Houve também a influência decisiva da resistência na organização de uma retaguarda parlamentar sólida e programática, habilitada a facilitar a tramitação, negociação e aprovação das modificações constitucionais, projetos de lei e medidas provisórias, que pudessem beneficiar a restauração da solvência do setor público e do giro da roda da iniciativa privada.
A falta de esforço de coordenação e diálogo político e o excesso de arrogância e desprezo do mandatário e assessores diretos no trato com o parlamento produziu inescapável bloqueio ou, na melhor das hipóteses, retardo no andamento da agenda governamental no Congresso, inclusive com a derrubada de várias deliberações do presidente, o que, em certos momentos, o transformou numa espécie de rainha da Inglaterra em regime não parlamentarista.
Só a título de exemplo, o novo aparato previdenciário, chancelado com potência fiscal de R$ 800 bilhões, em dez anos, contra estimativa e desejo de R$ 1,3 trilhão, contida no documento inicial, enviado pela pasta da Economia, é obra exclusiva do Congresso Nacional.
Na mesma linha, a proposição de flexibilização do regime de impostos está ancorada em dois projetos mais coincidentes do que conflitantes, que percorrem as comissões da Câmara e do Senado, respectivamente, com apreciáveis chances de composição, sem qualquer presença ou participação de entes do governo, que, por sinal, a julgar por algumas declarações, demonstraram nítida desconexão com o conteúdo em discussão.
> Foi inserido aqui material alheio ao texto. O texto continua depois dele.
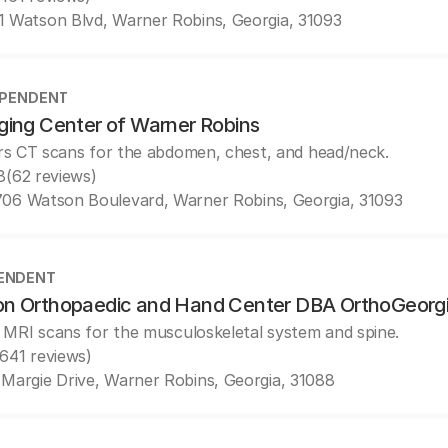
1 Watson Blvd, Warner Robins, Georgia, 31093
EPENDENT
ging Center of Warner Robins
rs CT scans for the abdomen, chest, and head/neck.
8
(62 reviews)
706 Watson Boulevard, Warner Robins, Georgia, 31093
ENDENT
n Orthopaedic and Hand Center DBA OrthoGeorg
 MRI scans for the musculoskeletal system and spine.
(641 reviews)
 Margie Drive, Warner Robins, Georgia, 31088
Decerto que o déficit de empenho na execução de tarefas de conversação, convencimento, negociação e entendimento, típicas de arenas democráticas, mantem o governo permanentemente no “fio da navalha” e, o que, é pior, suscetível aos efeitos de qualquer choque de natureza endógena.
Nessa perspectiva, a invasão do coronavírus encontrou solo fértil à eclosão da balburdia sanitária, econômica, social e institucional, maximizada pela condução oficial equivocada do problema e das soluções, em diferentes frentes. O mandatário assumiu o papel de veemente contestador do poder do vírus, em contraposição às avaliações científicas, práticas médicas e posições do próprio ministério da saúde, governadores e prefeitos, notadamente quanto ao isolamento social e emprego do remédio cloroquina, e estabeleceu antagonismo entre economia e saúde.
Isso é particularmente complicado em circunstâncias de identificação da fragilidade da cartilha liberal no enfrentamento e eliminação de crises sistêmicas, o que determinou o retorno envergonhado e atabalhoado da intervenção estatal, ilustrado pelo festival de contaminações engendrado pelas filas da Caixa Econômica Federal, por ocasião do pagamento do auxílio emergencial à pessoas vulneráveis.
Não por acaso, o grupo de iniciativas de socorro sanitário, social e econômico, arranjado até aqui – R$ 600, por três meses, à população pobre, orçamento de guerra e ajuda financeira a estados e municípios –, constitui obra exclusiva da percepção e eficiência legislativa.
Em direção oposta, o chefe de estado optou por abdicar do comando das ações de gerenciamento e reversão do caos e imputar a culpa, pela curva exponencial de casos de transmissão e mortes provocados pela covid-19 e a pronunciada recessão, a governadores, prefeitos, imprensa, judiciário e até auxiliares diretos.
Por tudo isso, Bolsonaro conquistou o selo de fator de “insegurança ambulante”, ao se revelar um autêntico propagador de pânico nos investidores. Sempre que se manifesta de forma tresloucada, invariavelmente acontece subida do dólar e queda das bolsas. O último espetáculo engloba a adoção de representantes da “velha política” como escudos de seu mandato e da reputação de seus familiares, evidenciado pelo loteamento de cargos no executivo e algumas companhias estatais.
O artigo foi escrito por Gilmar Mendes Lourenço, que é economista, consultor, foi diretor presidente do IPARDES entre 2011 e 2014.